Me recuerda bastante a mis épocas de mocedad. Me recuerdo siendo un muchacho bastante callado, reservado, y bajo una convivencia casi deplorable con su padre. Me recuerda al aislamiento en torno al resto del mundo y el cohibimiento a sentirme rodeado de hombres y mujeres que juraban conocerme desde que era un retoño. Quizá lo heredó de mí. Quizá, después de todo, eso demuestra que es vástago mío. Más anhelo que sea mejor. Se lo he dicho tantas veces que creo que no pudo sostener el peso de dicha expectativa sobre sus hombros. Es el más difícil de todos. Al menos con los otros, las palabras no son tan complejas de encontrar. Con él, la garganta se achica y un nudo se centra en la yugular. Poco conozco a sus amigos o amigas. Poco sé sus preferencias musicales (aunque de vez en cuando lo he atrapado escuchando canciones en inglés. Creo que son sus favoritas). Y pocas veces ha venido a llorar a mis brazos cuando el mundo se le venía encima. ¿Cómo puedo ayudarlo, si ni yo mismo sé cómo hacerlo conmigo? Con frecuencia, desearía que vuelva a ser un niño y que me hable de todo lo que hizo en la escuela, y de a donde le gustaría ir en vacaciones, y de los animales que vio en la chacra de su abuelo, y secretos que jamás traspasaron mis labios. Desearía que me ayude a destruir aquel muro invisible que ambos hemos construido con el tiempo, y el cual nos mantiene lejos el uno del otro. Desearía verlo sonreír más seguido y que haga del mundo algo diferente, algo suyo. Desearía que se libere de todos aquellos nudos que guarda en el pecho. Desearía… Tan solo desearía.

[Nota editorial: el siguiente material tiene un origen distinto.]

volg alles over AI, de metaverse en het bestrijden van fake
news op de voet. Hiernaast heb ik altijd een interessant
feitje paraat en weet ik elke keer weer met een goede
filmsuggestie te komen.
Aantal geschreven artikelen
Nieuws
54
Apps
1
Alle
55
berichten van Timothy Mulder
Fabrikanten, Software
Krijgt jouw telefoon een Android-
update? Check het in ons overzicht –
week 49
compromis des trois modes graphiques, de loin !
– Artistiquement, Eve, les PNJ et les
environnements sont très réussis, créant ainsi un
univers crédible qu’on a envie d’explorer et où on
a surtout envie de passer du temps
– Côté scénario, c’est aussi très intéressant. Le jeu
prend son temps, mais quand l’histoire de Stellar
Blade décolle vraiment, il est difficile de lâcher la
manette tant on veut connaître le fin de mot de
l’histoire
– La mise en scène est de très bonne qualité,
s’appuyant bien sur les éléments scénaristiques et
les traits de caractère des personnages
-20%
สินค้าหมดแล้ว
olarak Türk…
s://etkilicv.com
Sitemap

Quizá las cosas cambien con el tiempo. Quizá no. O quizá ya no esté aquí para verlo superar sus temores y sus inseguridades. De todas maneras, quiero contemplar su crecimiento, aunque su presencia sea distinta, aunque sus ojos ya no trasmitan amor, aunque ya no necesite que lo lleve en mis hombros, aunque el tiempo degeneren mis huesos o el alcohol acabe con las células de mi cerebro. Quiero verlo convertirse en su propio héroe. Quiero además quedarme con los buenos recuerdos y ese aroma a jabón de bebé que se impregnó en mi piel.

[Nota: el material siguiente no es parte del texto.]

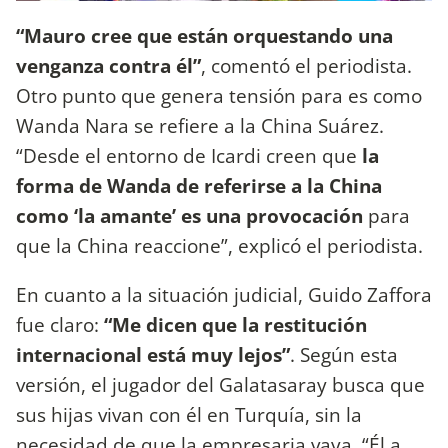
“Mauro cree que están orquestando una
venganza contra él”
, comentó el periodista.
Otro punto que genera tensión para es como
Wanda Nara se refiere a la China Suárez.
“Desde el entorno de Icardi creen que
la
forma de Wanda de referirse a la China
como ‘la amante’ es una provocación
para
que la China reaccione”, explicó el periodista.
En cuanto a la situación judicial, Guido Zaffora
fue claro:
“Me dicen que la restitución
internacional está muy lejos”
. Según esta
versión, el jugador del Galatasaray busca que
sus hijas vivan con él en Turquía, sin la
necesidad de que la empresaria vaya. “Él a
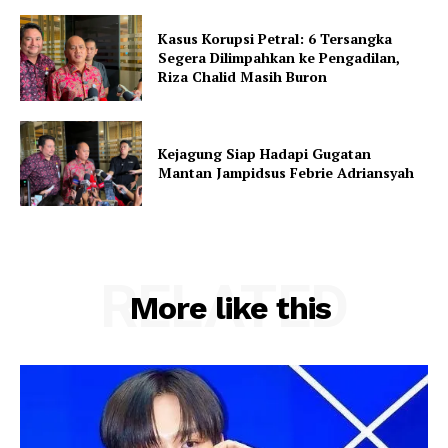
Kasus Korupsi Petral: 6 Tersangka
Segera Dilimpahkan ke Pengadilan,
Riza Chalid Masih Buron
Kejagung Siap Hadapi Gugatan
Mantan Jampidsus Febrie Adriansyah
RELATED
More like this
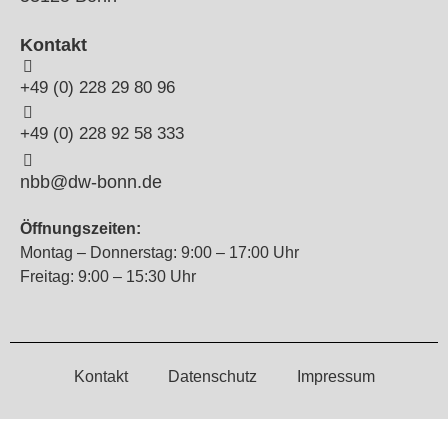
Kontakt
+49 (0) 228 29 80 96
+49 (0) 228 92 58 333
nbb@dw-bonn.de
Öffnungszeiten:
Montag – Donnerstag: 9:00 – 17:00 Uhr
Freitag: 9:00 – 15:30 Uhr
Kontakt
Datenschutz
Impressum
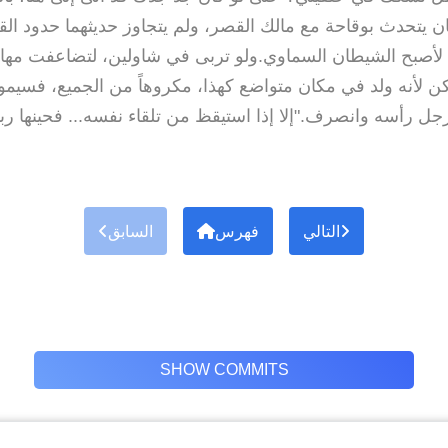
ن يتحدث بوقاحة مع مالك القصر، ولم يتجاوز حديثهما حدود ال
، لأصبح الشيطان السماوي.ولو تربى في شاولين، لتضاعفت مهار
لكن لأنه ولد في مكان متواضع كهذا، مكروهاً من الجميع، فسيمو
رجل رأسه وانصرف."إلا إذا استيقظ من تلقاء نفسه... فحينها ربما
التالي
فهرس
السابق
SHOW COMMITS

—Papá—me dirá algún día, estrechando su mano sobre la mesa—, no me trates como un extraño. Soy tu hijo.


Y yo le diré:


—Jamás has dejado de ser mi hijo.


Y sus ojos se empaparán de tanta melancolía que me será difícil distinguir si llora de alegría o de tristeza innata. Pero él siempre será así: un enigma para mí.